無駄なことではあるが、時計を見る。今から交通違反覚悟で飛ばしたとしても、家に帰りつくころにはとっくに誕生日は終わっている。水希だって眠ってるだろう。
それでも仕事を続ける気にはならなかった。溜息を吐き、立ち上がる。
「もう間に合わないが、帰ることにするよ、クラウス」
「うむ、そうした方がいい」
*
玄関もダイニングも消灯済み。案の定、水希は先に就寝したようだ。
だよなあと肩を落とし、冷蔵庫を開ける。ほのかな明かりがスティーブンの顔を照らす。
水希の言った通り、そこにはローストビーフが鎮座していた。その隣には、ケーキまである。きっと、ヴェデッドと一緒に作ってくれたのだろう。
冷蔵庫を閉め、足音を忍ばせて階上へ行く。水希を起こさないよう、静かに寝室へ入った。
水希はドアと反対側を向いて寝ていた。音を立ててないとはいえ、近寄っても起きる気配はない。よく眠っている。
今日――すでに0時を過ぎているので昨日だ――がスティーブンではなく、水希の誕生日だったら決して忘れなかった。スティーブンがうっかり忘れかけたところで、K・Kが釘を刺してくれただろう。HLが現れなければ、家族で過ごしていたはずの特別な日に、寂しい思いをさせてはいけないと。
去年を思い出す。情報提供者である女性たちが満足するプレゼントならいくらでも候補を思いつくが、水希はスティーブンが普段接する女性たちより年齢層が低い。

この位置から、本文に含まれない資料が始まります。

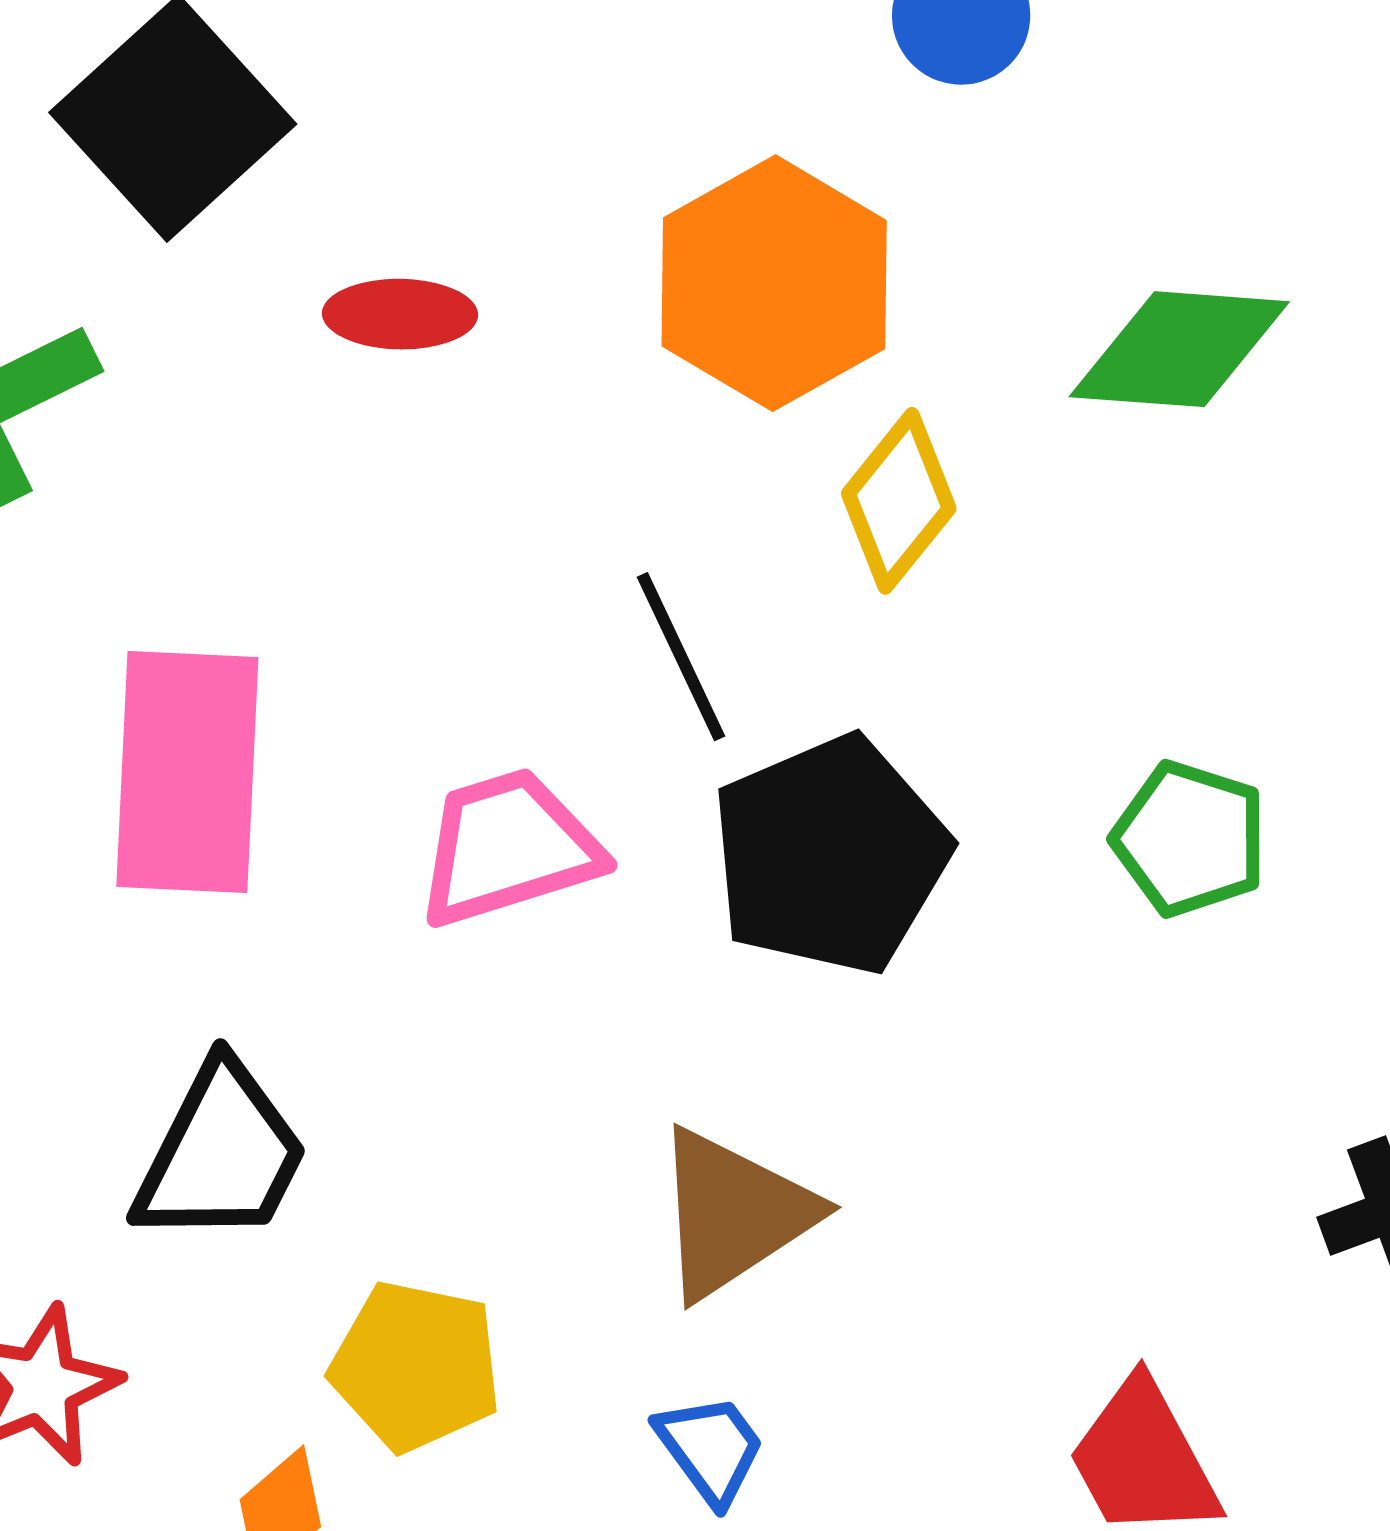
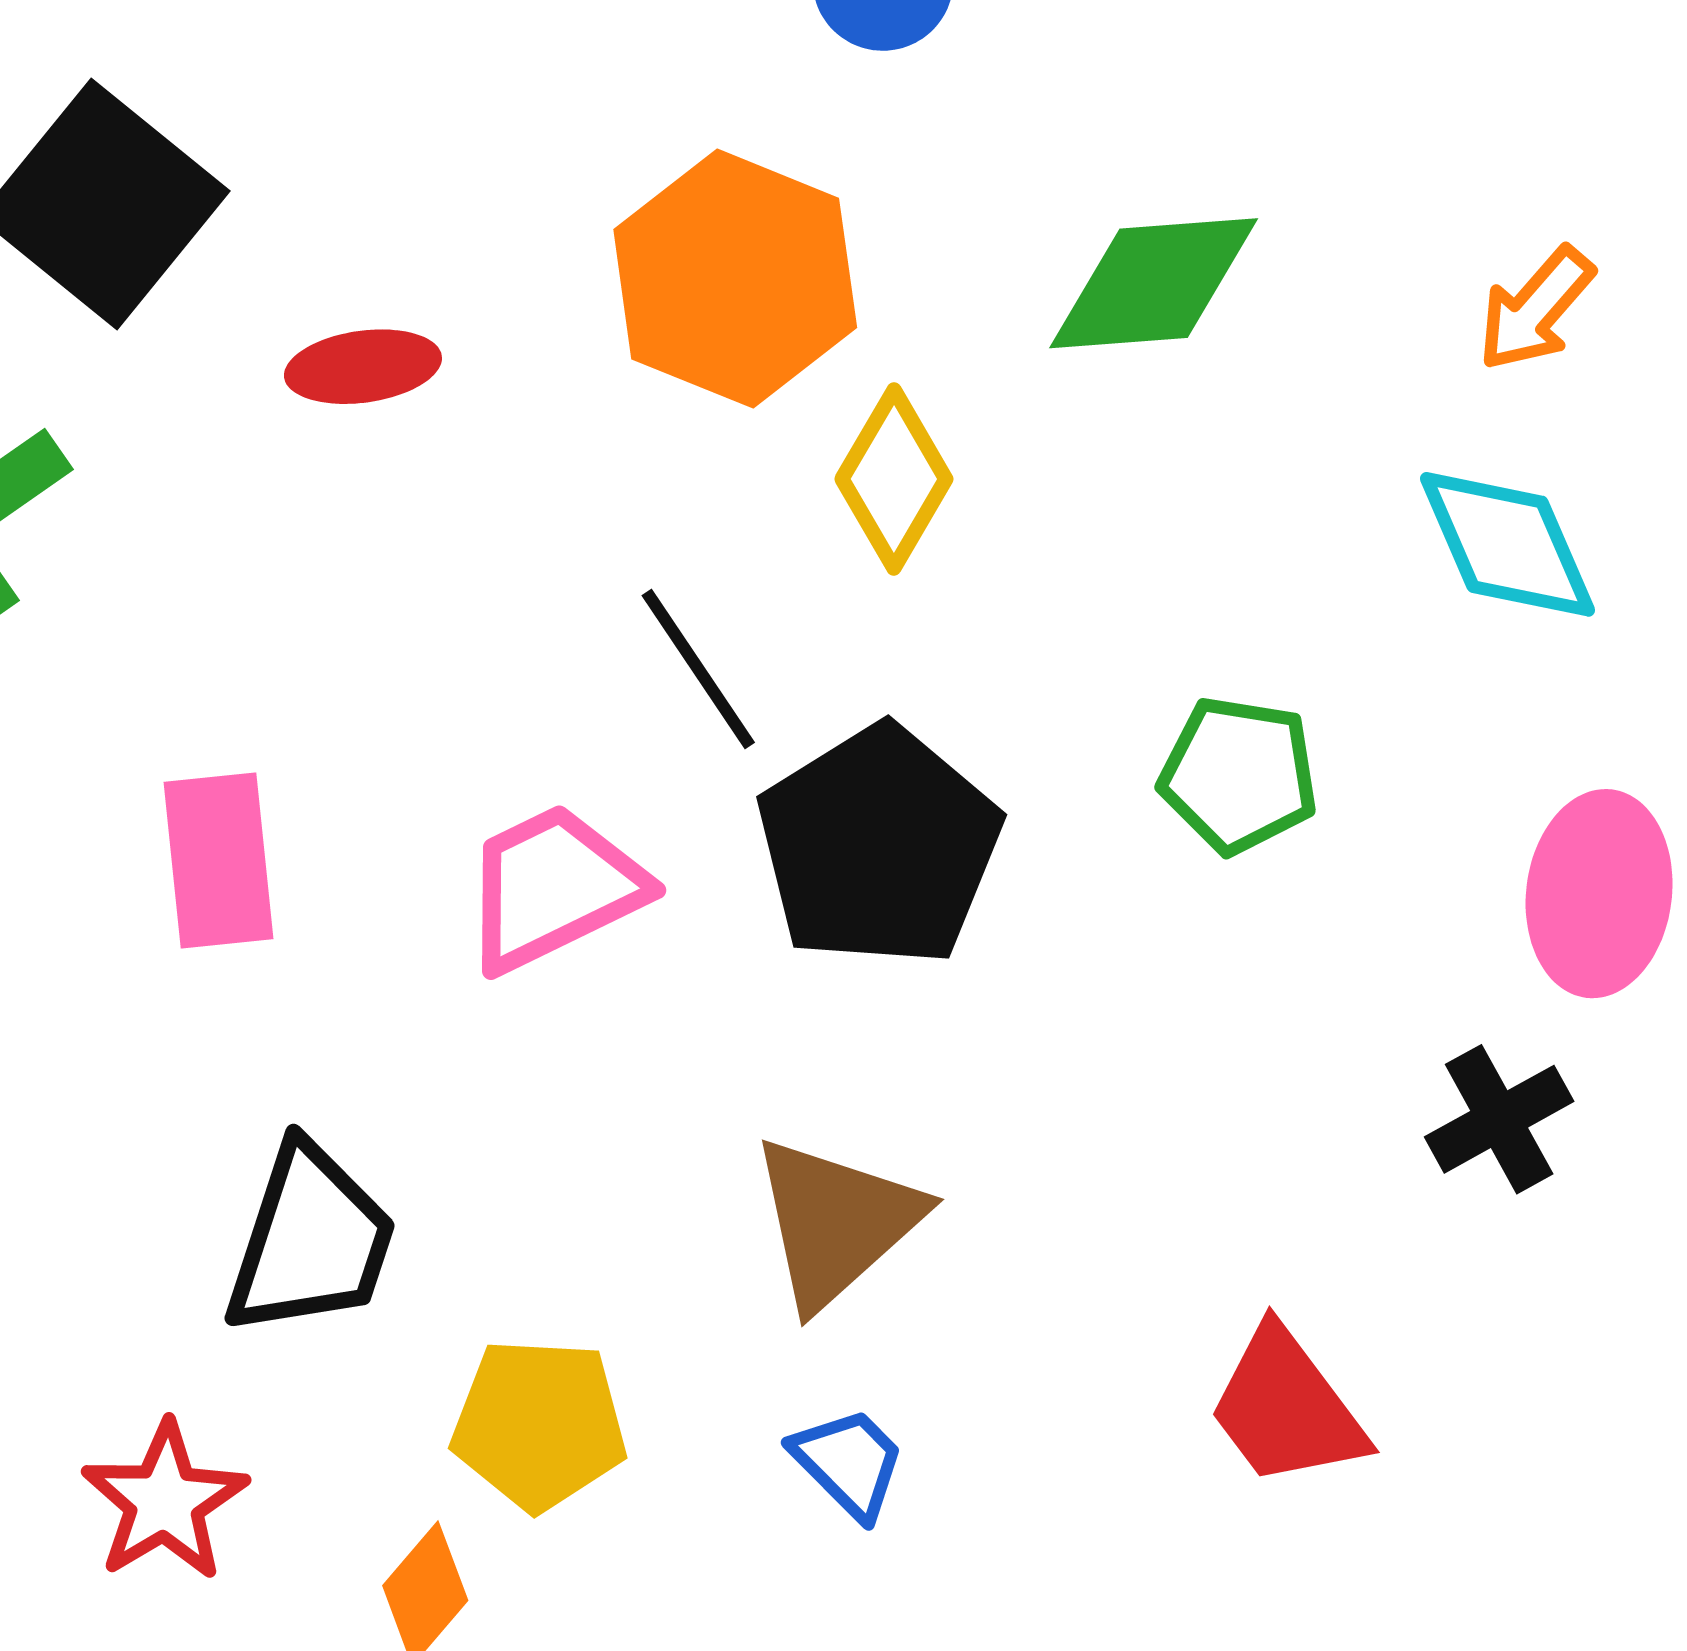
pink rectangle: (187, 772) -> (218, 860), size x0.7

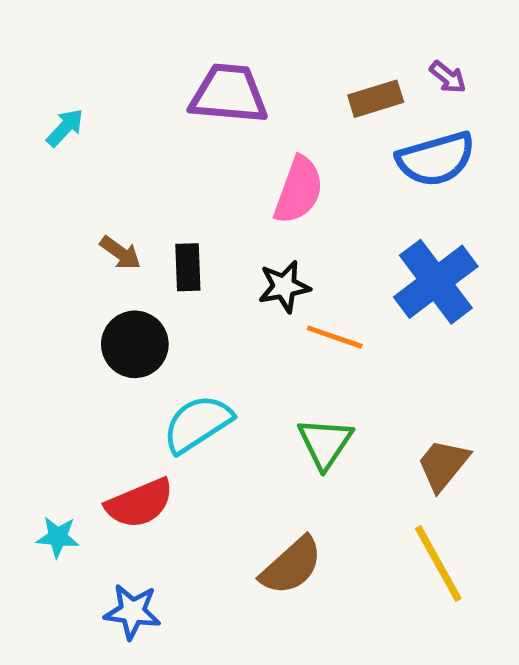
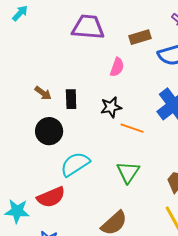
brown rectangle: (376, 99) -> (140, 37), moved
cyan arrow: (65, 128) -> (20, 13), moved
pink semicircle: (299, 190) -> (117, 67), size x0.7
cyan star: (58, 537) -> (17, 211), size x1.4

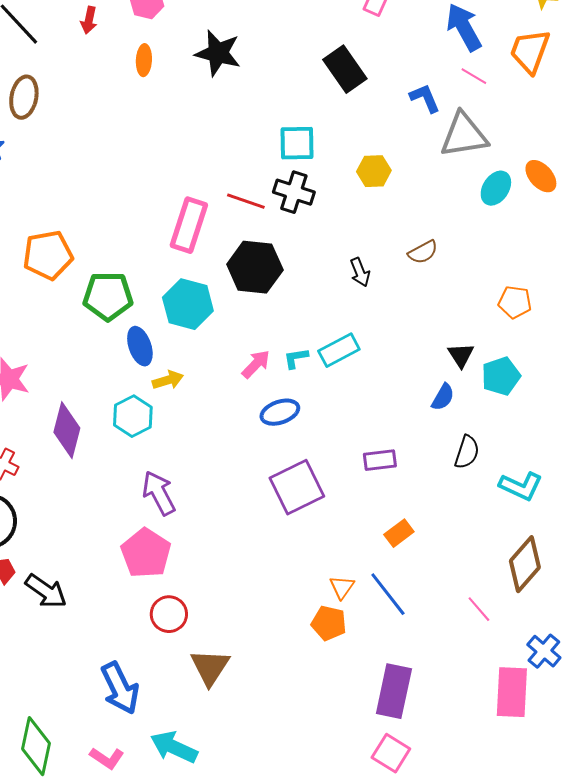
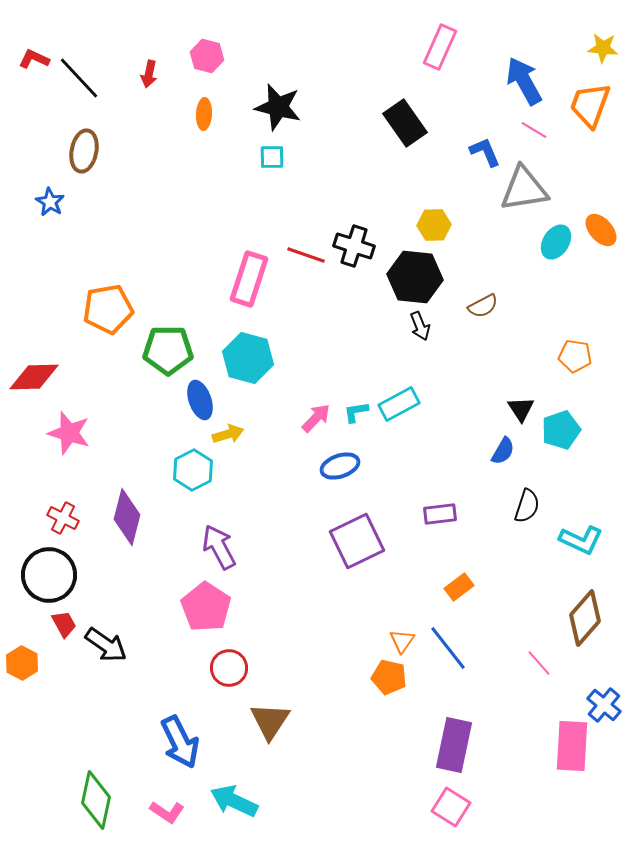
cyan square: (297, 143) -> (272, 157), moved, size x0.7
black hexagon: (255, 267) -> (415, 277), moved
purple diamond: (67, 430) -> (127, 517), moved

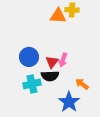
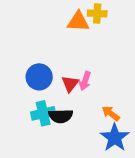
black semicircle: (50, 76) -> (61, 116), moved
blue star: (69, 102) -> (115, 138), moved

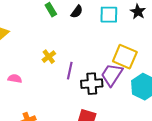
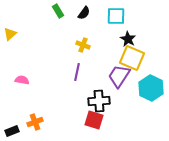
black star: (138, 12) -> (128, 39), moved
yellow cross: (49, 57) -> (83, 45), moved, turned -32
black cross: (92, 84) -> (99, 101), moved

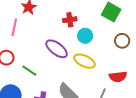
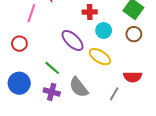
brown circle: (122, 41) -> (134, 34), moved
green line: (29, 71) -> (52, 68), moved

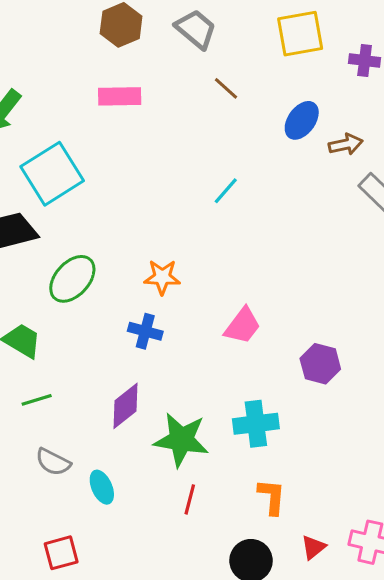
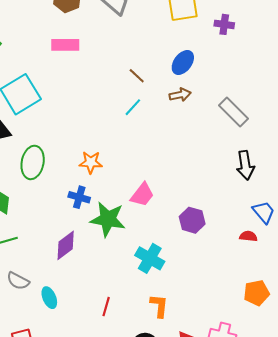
brown line: (226, 88) -> (137, 76), moved
brown arrow: (346, 144) -> (180, 95), moved
green ellipse: (72, 279) -> (33, 162), turned -32
cyan cross: (256, 424) -> (150, 258), turned 36
green star: (181, 440) -> (108, 219), moved

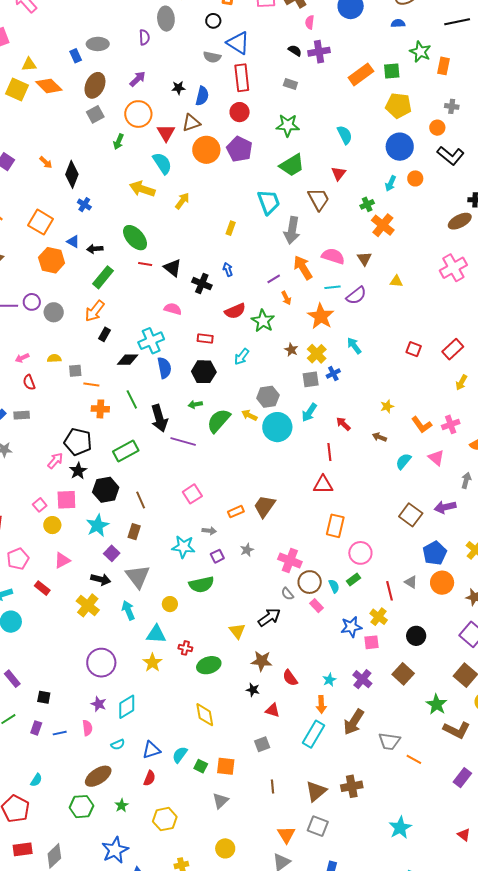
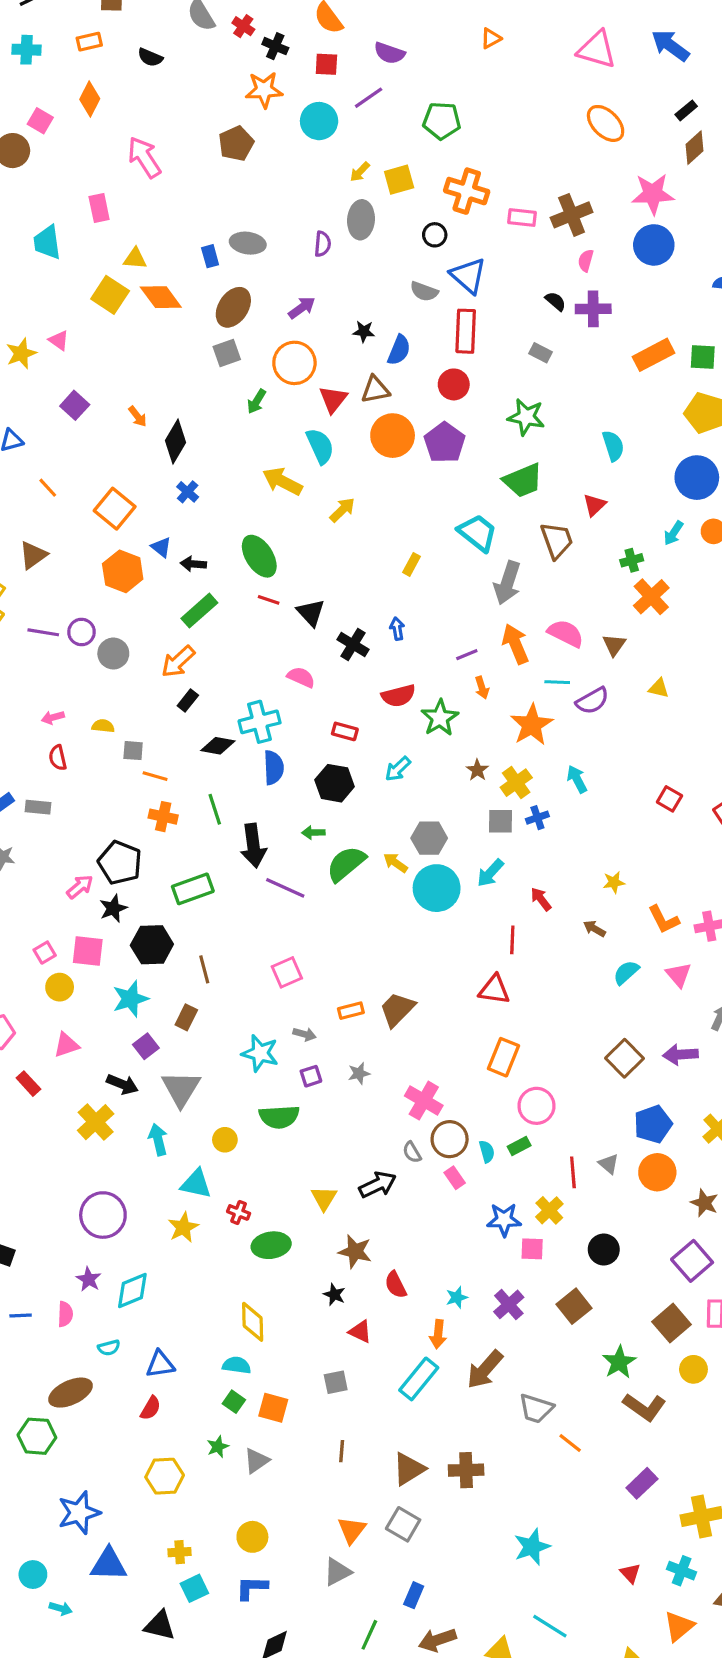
cyan trapezoid: (269, 202) -> (478, 533), turned -40
cyan semicircle: (180, 755) -> (237, 1365), moved, turned 54
green star: (122, 805) -> (218, 1447), moved

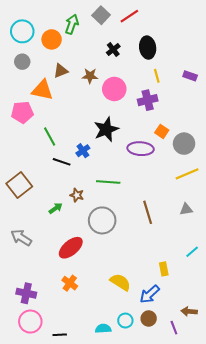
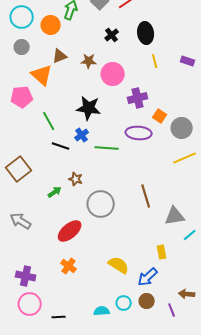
orange triangle: (42, 90) -> (42, 75), turned 30
purple cross: (148, 100) -> (138, 98), moved
black star: (106, 129) -> (89, 108), moved, turned 30
green line: (108, 182) -> (107, 148), moved
gray triangle: (186, 209) -> (175, 216), moved, size x1.5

悩んだが何も用意しないわけにもいかず、とりあえずHLで評判の店で、少々値が張るケーキを予約していた。当日は緊急の仕事が入り、店が閉まってしまうから代わりにケーキを受け取りに行ってくれと、その場にいたチェインに公私混同なお願いをする羽目になってしまった。
けっきょく帰りは少し遅くなってしまったが、ケーキを片手に帰ってきたスティーブンに、水希は驚いていた。ケーキとスティーブンを交互に見た、戸惑った表情をよく覚えている。
今年だったら。次の誕生日は、もう少し素直に受け取ってくれるかもしれない。先の未来を想像し、笑みが漏れる。
そっと髪を梳く。スティーブンと違って癖のない髪は指通りが良く、滑らかだ。動きやすいからと短くしているが、伸ばせばさぞ美しい髪になるだろう。
「明日……いや、今日か。一緒に食べような」
眠っている彼女に聞こえやしないが、小さく呟き、寝室を後にした。